Solr Date Regex Query

2019-07-08 05:32发布

问题:

I want to use solr's regular expression capabilities to query a date field. I'm trying to make a simple query like the following, but I get 0 results and no errors. ...?q=DATE:/200[0-9]-03-30T11\:58\:40Z/&fl=DATE

Here's some sample outputs:

<response>
<lst name="responseHeader">
<int name="status">0</int>
<int name="QTime">0</int>
<lst name="params">
<str name="fl">id,date</str>
<str name="q">date:/.*:.*/</str>
</lst>
</lst>
<result name="response" numFound="39" start="0">
<doc>
<str name="id">1362932537549-A17C9685</str>
<date name="date">2012-10-31T14:57:53Z</date>
</doc>
<doc>
<str name="id">1362932537549-AD280D59</str>
<date name="date">2012-10-25T09:57:53Z</date>
</doc>
<doc>
<str name="id">1362932537549-B091BE97</str>
<date name="date">2012-10-23T09:57:53Z</date>
</doc>
<doc>
<str name="id">1362932537549-B0D8341C</str>
<date name="date">2012-10-22T14:57:53Z</date>
</doc>
<doc>
<str name="id">1362932537549-40083ADB</str>
<date name="date">2010-08-12T14:33:00Z</date>
</doc>
<doc>
<str name="id">1362932537549-9CA68015</str>
<date name="date">2011-07-20T12:25:02Z</date>
</doc>
...

<response>
<lst name="responseHeader">
<int name="status">0</int>
<int name="QTime">8380</int>
<lst name="params">
<str name="fl">id,date</str>
<str name="q">date:/.*.*/</str>
</lst>
</lst>
<result name="response" numFound="1263" start="0">
<doc>
<str name="id">1362932537549-5A0DAFB7</str>
<date name="date">2010-08-12T14:31:00Z</date>
</doc>
<doc>
<str name="id">1362932537549-D712F1C71</str>
<date name="date">2011-12-01T13:23:53Z</date>
</doc>
<doc>
<str name="id">1362932537549-3FAA6BC</str>
<date name="date">2012-05-25T14:26:08Z</date>
</doc>
<doc>
<str name="id">1362932537549-C8A6B81F</str>
<date name="date">2010-08-12T14:25:00Z</date>
</doc>
<doc>
<str name="id">1362932537549-D712F1C8</str>
<date name="date">2011-12-01T13:23:53Z</date>
</doc>
...

<response>
<lst name="responseHeader">
<int name="status">0</int>
<int name="QTime">34443</int>
<lst name="params">
<str name="fl">id,date</str>
<str name="q">date:/.*0.*/</str>
</lst>
</lst>
<result name="response" numFound="65" start="0">
<doc>
<str name="id">1362932537549-A4BC013G</str>
<date name="date">2012-10-29T17:57:53Z</date>
</doc>
<doc>
<str name="id">1362932537549-862F708G</str>
<date name="date">2013-02-14T09:48:46Z</date>
</doc>
<doc>
<str name="id">1362932537549-B8A38A74</str>
<date name="date">2013-02-14T09:49:18Z</date>
</doc>
<doc>
<str name="id">1362932537549-D4BA90CD</str>
<date name="date">2007-10-09T21:53:34Z</date>
</doc>
<doc>
<str name="id">1362932537549-3028513F</str>
<date name="date">2011-06-24T20:30:22Z</date>
</doc>

回答1:

Your regex looks okay, but instead of escaping the colons, try URL-encoding the value:

?q=DATE%3A%2F200%5B0-9%5D-03-30T11%5C%3A58%5C%3A40Z%2F&fl=DATE

(Migrated from a comment on the question.)

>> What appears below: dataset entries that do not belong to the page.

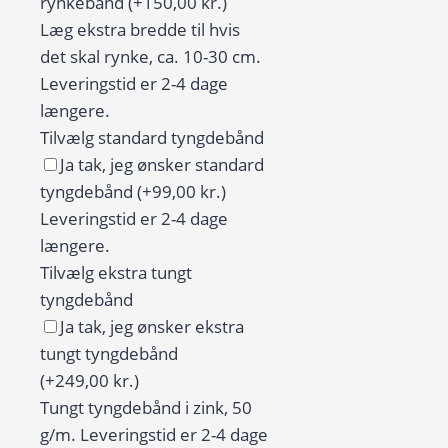
kollektion
rynkebånd
(+150,00 kr.)
antal
Læg ekstra bredde til hvis
det skal rynke, ca. 10-30 cm.
Leveringstid er 2-4 dage
længere.
Tilvælg standard tyngdebånd
Ja tak, jeg ønsker standard
tyngdebånd
(+99,00 kr.)
Leveringstid er 2-4 dage
længere.
Tilvælg ekstra tungt
tyngdebånd
Ja tak, jeg ønsker ekstra
tungt tyngdebånd
(+249,00 kr.)
Tungt tyngdebånd i zink, 50
g/m. Leveringstid er 2-4 dage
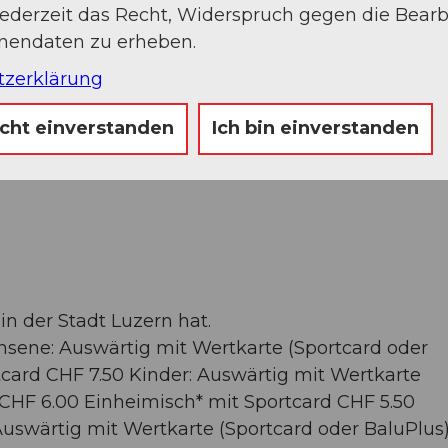
jederzeit das Recht, Widerspruch gegen die Bear
onendaten zu erheben.
tzerklärung
icht einverstanden
Ich bin einverstanden
in der Stadt Luzern hat.
hsene: Auswärtig mit Wertkarte (Sportcard oder
card CHF 7.50 Kinder: Auswärtig mit Wertkarte
) CHF 6.00 Einheimisch* mit Sportcard CHF 5.50
Auswärtig mit Wertkarte (Sportcard oder BaluPlus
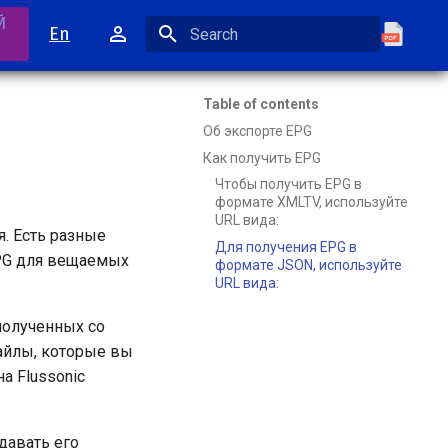
Й
En
Initializing search
Table of contents
Об экспорте EPG
Как получить EPG
Чтобы получить EPG в
формате XMLTV, используйте
URL вида:
. Есть разные
Для получения EPG в
EPG для вещаемых
формате JSON, используйте
URL вида:
полученных со
файлы, которые вы
а Flussonic
давать его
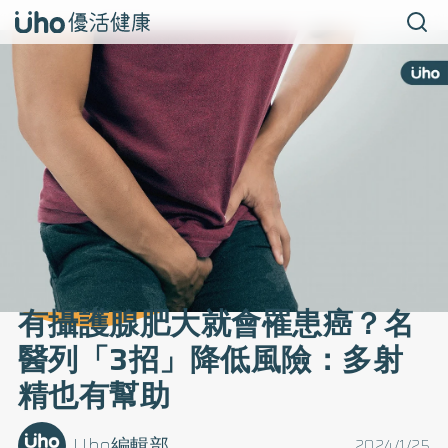
有攝護腺肥大就會罹患癌？名
醫列「3招」降低風險：多射
精也有幫助
Uho編輯部
2024/1/25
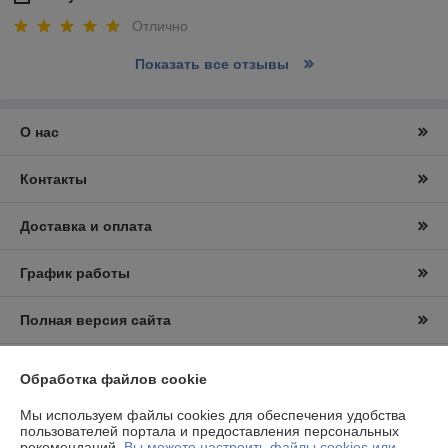
Отлично
Показать все отзывы
О нас
Контакты
Доставка и оплата
График работы
Полная версия сайта
Политика обработки cookies
Обработка файлов cookie
Сайт создан на платформе Deal.by
Мы используем файлы cookies для обеспечения удобства
пользователей портала и предоставления персональных
рекомендаций.
Вы можете настроить файлы cookies или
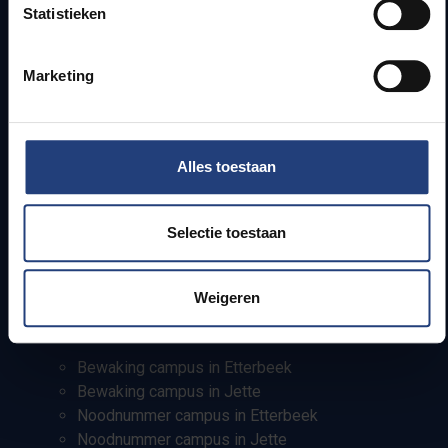
Campusfaciliteiten
Statistieken
Info voor
Marketing
Pers
Studenten
Personeel
Alles toestaan
PhD-studenten
Leerkrachten en secundaire scholen
Selectie toestaan
Werkstudenten
Internationale studenten
Weigeren
Bewaking en noodnummers
Bewaking campus in Etterbeek
Bewaking campus in Jette
Noodnummer campus in Etterbeek
Noodnummer campus in Jette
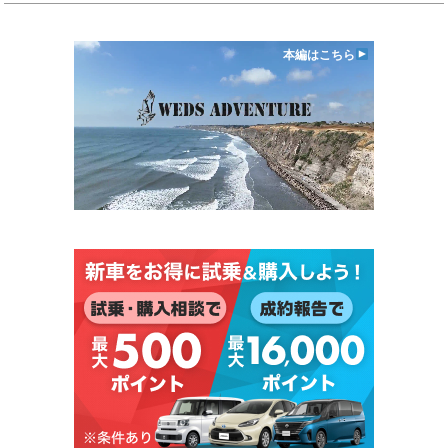
本編はこちら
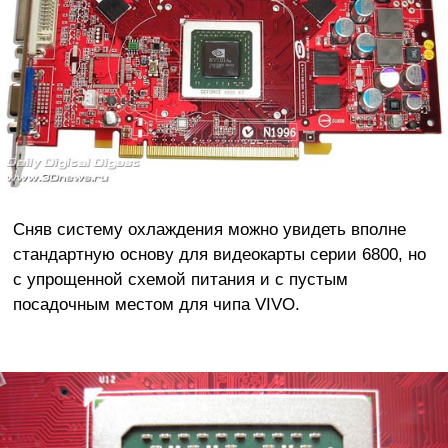
Сняв систему охлаждения можно увидеть вполне
стандартную основу для видеокарты серии 6800, но
с упрощенной схемой питания и с пустым
посадочным местом для чипа VIVO.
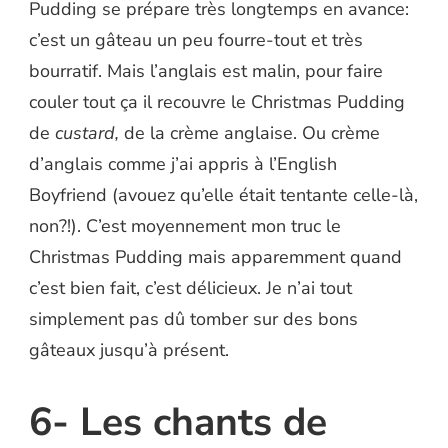
Pudding se prépare très longtemps en avance:
c’est un gâteau un peu fourre-tout et très
bourratif. Mais l’anglais est malin, pour faire
couler tout ça il recouvre le Christmas Pudding
de
custard,
de la crème anglaise. Ou crème
d’anglais comme j’ai appris à l’English
Boyfriend (avouez qu’elle était tentante celle-là,
non?!). C’est moyennement mon truc le
Christmas Pudding mais apparemment quand
c’est bien fait, c’est délicieux. Je n’ai tout
simplement pas dû tomber sur des bons
gâteaux jusqu’à présent.
6- Les chants de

It seems it's not possible to regex a date field, directly at least.

As you found, even the following queries date:/.*_.*/, date:/.*,.*/, and date:/.*A.*/ return results, even though timestamps clearly have none of those characters. I think what's happening is that date is not a string field, therefore when you query for a character like :, you're actually finding results that happen to have that character amongst encoded (e.g. raw binary) data. (In layman's terms, imagine opening up binary data (like an executable file) in Notepad and searching for an ASCII character.)

This also explains why you're getting about the same number of results, 20 to 30, for all those queries: statistically speaking, regexing for a random ASCII character amongst binary (and other encoded) data should return about the same frequency of results.